A minha vivência no campo específico dos museus teve início de uma forma menos convencional, em meados da década de 1970, como artista plástico agindo nos limites da Arte Conceitual. A arte pensada como uma intervenção num espaço institucional específico, em particular o museu, esse lugar privilegiado para a produção, reprodução e divulgação do conhecimento. Para exposição e acondicionamento de um acervo. Conhecer seus mecanismos e sua arquitetura era requisito indispensável para o artista que buscava um olhar complexo, um olhar crítico do todo, uma relação e articulação mais profícua, entre diversos saberes que repercutiam na produção e na leitura da obra de arte.
Romper com os conceitos tradicionais da arte era uma preocupação do artista que se posicionava como um guerrilheiro no circuito de arte:
“O que me interessa em arte é criar linguagens ou propor novos sistemas de codificação. A linguagem nunca foi fixa, está sempre em mudança, quando a tecnologia avança surgem novas linguagens, novas formas de arte, novas atitudes, novos comportamentos” (Almandrade – 1975)
“No mundo dos signos o artista é um operário ou guerrilheiro da linguagem armado com a teoria da informação e a semiótica, a todo o momento ele está preparado para lutar contra as linguagens acadêmicas propondo novas codificações e envolvendo o público no processo criativo” (Almandrade – 1976)
Instituição paradigmática para a arte contemporânea, conhecer seu espaço físico e a ideologia que a envolve era uma necessidade do artista experimental. Realizei algumas exposições que tinham entre os seus objetivos discutir o museu: O Sacrifício do Sentido, no Museu de Arte Moderna da Bahia, em 1980, a primeira exposição individual de arte contemporânea na Bahia e a instalação “Público/Privado”, montada no Museu de Arte Moderna da Bahia e no Museu de Arte moderna do Rio de Janeiro, em 1982.
As dificuldades eram muitas, fui recusado nos salões locais por fazer uma opção pelo “contemporâneo”. A exposição do “O Sacrifício do Sentido” não foi bem vista pela crítica provinciana e pelo público baiano. Paguei caro. Hoje a coisa está inversa, a arte contemporânea está em todos os lugares, se exige muito pouco do artista. O que mais interessa é o turismo e o lazer, estimular o consumo disponibilizando produtos com prazos de validade, para acelerar o vetor da economia.

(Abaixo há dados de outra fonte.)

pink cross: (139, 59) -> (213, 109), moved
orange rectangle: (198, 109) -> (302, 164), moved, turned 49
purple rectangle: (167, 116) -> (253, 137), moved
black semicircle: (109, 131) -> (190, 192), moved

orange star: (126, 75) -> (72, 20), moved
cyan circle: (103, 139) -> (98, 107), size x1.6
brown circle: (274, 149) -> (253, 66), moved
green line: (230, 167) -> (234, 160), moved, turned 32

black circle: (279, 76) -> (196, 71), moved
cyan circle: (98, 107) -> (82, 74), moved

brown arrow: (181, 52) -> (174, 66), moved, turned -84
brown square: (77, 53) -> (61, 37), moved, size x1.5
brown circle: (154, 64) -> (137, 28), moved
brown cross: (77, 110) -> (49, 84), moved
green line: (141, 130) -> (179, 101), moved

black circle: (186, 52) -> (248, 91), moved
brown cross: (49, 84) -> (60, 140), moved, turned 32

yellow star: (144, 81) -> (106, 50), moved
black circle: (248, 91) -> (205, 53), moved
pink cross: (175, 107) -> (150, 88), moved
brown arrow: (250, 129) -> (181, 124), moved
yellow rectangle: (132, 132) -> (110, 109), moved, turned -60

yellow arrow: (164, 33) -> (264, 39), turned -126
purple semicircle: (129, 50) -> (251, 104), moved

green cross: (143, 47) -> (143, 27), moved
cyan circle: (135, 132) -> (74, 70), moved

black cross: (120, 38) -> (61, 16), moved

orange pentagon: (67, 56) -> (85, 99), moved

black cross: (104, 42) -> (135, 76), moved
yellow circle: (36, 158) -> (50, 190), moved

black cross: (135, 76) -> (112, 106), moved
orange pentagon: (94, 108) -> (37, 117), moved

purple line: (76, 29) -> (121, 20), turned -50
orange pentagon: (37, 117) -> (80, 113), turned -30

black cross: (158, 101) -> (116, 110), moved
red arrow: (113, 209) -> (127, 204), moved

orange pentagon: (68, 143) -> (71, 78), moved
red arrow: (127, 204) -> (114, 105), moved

Nesse contexto, as iniciativas dos museus dependem do tráfego de influência e da inteligência de quem está à frente da instituição. Entre a burocracia excludente dos editais, as leis de incentivo e a superioridade do mercado, os museus encontram-se sem os recursos necessários para realizar seus projetos e manter uma programação livre de pressões externas que comprometem seus compromissos culturais. Depois da censura, da repressão, do “milagre econômico”, a indústria cultural e de entretenimento ocupa o centro da decisão.
Há urgência por parte do mercado de uma demanda de novidades que resultam em mostrar o que ainda não nasceu. Para o artista consciente do seu papel, o museu é uma oportunidade de mostrar de maneira crítica uma produção de arte e contribuir para a formação e a informação do circuito artístico. Por isso mesmo ele deve opinar na sua política cultural, não só expor, pensar, discutir e participar da produção curatorial.
Pensar sobre a natureza do museu de arte e o trabalho do artista é um desafio da prática museológica, principalmente com a desmaterialização do objeto de arte que implica em transformações e atualizações na forma de mostrar, documentar e armazenar. Há uma dependência recíproca entre museu e artista. O lugar onde está o suposto objeto de arte imprime uma marca ou explicita leituras. A instituição museológica com sua dimensão reflexiva tem o papel legitimador e mediador.